Task directions -> Write each line word for word, from the line that contains "Regardless, they did" through the last line of the material below.

Record set ->

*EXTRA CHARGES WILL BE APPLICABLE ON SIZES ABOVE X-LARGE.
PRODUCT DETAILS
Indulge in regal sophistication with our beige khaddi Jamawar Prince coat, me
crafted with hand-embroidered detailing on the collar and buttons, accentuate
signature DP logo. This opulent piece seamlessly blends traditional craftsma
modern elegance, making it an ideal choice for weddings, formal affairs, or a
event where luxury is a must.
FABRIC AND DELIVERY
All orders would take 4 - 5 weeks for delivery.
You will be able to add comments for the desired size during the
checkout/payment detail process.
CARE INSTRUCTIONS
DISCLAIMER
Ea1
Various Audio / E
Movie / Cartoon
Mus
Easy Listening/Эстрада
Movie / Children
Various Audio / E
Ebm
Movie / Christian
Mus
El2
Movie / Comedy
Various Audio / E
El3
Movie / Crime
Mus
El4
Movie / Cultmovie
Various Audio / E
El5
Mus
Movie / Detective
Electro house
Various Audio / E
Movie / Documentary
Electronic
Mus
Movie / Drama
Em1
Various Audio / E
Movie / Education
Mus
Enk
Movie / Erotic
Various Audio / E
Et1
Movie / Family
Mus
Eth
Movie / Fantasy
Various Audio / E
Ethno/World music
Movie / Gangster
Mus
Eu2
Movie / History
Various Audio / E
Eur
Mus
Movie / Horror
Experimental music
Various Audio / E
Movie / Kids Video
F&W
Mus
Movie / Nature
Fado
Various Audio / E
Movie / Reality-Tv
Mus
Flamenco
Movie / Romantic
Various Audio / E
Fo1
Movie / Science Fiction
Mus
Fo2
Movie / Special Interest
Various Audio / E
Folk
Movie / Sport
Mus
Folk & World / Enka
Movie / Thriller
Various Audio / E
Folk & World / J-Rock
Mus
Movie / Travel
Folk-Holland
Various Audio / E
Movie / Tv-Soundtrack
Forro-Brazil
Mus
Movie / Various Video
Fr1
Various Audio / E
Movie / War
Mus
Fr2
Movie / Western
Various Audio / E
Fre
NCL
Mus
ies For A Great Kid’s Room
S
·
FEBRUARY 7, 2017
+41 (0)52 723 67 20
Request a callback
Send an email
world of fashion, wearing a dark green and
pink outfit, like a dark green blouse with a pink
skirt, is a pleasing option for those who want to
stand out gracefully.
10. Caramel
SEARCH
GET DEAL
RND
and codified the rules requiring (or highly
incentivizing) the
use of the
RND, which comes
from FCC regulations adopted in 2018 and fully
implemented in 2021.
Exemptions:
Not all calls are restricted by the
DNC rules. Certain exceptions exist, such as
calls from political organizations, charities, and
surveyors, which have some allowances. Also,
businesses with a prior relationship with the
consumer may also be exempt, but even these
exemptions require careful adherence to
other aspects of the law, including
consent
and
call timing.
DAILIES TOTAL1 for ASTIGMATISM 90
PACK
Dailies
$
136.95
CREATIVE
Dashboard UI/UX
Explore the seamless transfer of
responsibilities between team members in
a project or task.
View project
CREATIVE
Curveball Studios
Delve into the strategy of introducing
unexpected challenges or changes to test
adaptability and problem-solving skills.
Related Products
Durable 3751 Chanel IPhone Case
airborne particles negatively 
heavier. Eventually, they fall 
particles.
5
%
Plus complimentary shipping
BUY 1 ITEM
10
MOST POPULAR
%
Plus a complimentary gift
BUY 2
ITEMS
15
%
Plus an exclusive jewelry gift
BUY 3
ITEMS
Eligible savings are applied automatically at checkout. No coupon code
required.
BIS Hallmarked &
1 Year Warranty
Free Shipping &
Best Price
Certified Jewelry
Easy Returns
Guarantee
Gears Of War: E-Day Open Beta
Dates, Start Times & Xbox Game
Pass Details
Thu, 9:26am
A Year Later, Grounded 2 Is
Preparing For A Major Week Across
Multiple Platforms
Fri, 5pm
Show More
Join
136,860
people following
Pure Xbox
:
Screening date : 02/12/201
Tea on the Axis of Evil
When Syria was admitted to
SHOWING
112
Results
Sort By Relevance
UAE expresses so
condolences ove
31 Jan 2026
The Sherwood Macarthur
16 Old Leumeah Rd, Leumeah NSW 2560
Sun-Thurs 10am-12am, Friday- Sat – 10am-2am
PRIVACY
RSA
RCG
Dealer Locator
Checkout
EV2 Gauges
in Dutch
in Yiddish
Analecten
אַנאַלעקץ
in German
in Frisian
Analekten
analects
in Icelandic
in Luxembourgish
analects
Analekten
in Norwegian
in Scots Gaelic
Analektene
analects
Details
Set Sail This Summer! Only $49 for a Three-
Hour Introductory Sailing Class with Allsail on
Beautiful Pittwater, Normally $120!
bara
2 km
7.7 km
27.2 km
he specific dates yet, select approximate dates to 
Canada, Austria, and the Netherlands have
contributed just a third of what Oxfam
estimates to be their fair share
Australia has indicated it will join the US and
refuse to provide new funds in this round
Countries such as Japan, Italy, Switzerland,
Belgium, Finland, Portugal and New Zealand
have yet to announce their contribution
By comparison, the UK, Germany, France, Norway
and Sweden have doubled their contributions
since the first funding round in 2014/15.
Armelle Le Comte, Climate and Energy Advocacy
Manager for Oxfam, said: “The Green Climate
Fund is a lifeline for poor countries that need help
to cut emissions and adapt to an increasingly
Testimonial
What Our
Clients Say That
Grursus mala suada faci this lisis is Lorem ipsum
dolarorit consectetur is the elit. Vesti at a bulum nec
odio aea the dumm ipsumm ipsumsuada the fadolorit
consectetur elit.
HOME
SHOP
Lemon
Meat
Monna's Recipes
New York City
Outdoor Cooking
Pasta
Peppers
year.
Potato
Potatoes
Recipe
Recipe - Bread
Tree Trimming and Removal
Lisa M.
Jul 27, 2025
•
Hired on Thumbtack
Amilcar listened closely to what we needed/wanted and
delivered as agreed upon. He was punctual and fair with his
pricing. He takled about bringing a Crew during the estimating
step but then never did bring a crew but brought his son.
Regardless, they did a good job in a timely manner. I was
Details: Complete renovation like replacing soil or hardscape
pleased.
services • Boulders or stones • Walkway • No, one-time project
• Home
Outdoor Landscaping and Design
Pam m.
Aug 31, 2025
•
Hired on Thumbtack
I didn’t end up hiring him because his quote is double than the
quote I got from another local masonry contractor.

Response below ->
Regardless, they did a good job in a timely manner. I was
Details: Complete renovation like replacing soil or hardscape
pleased.
services • Boulders or stones • Walkway • No, one-time project
• Home
Outdoor Landscaping and Design
Pam m.
Aug 31, 2025
•
Hired on Thumbtack
I didn’t end up hiring him because his quote is double than the
quote I got from another local masonry contractor.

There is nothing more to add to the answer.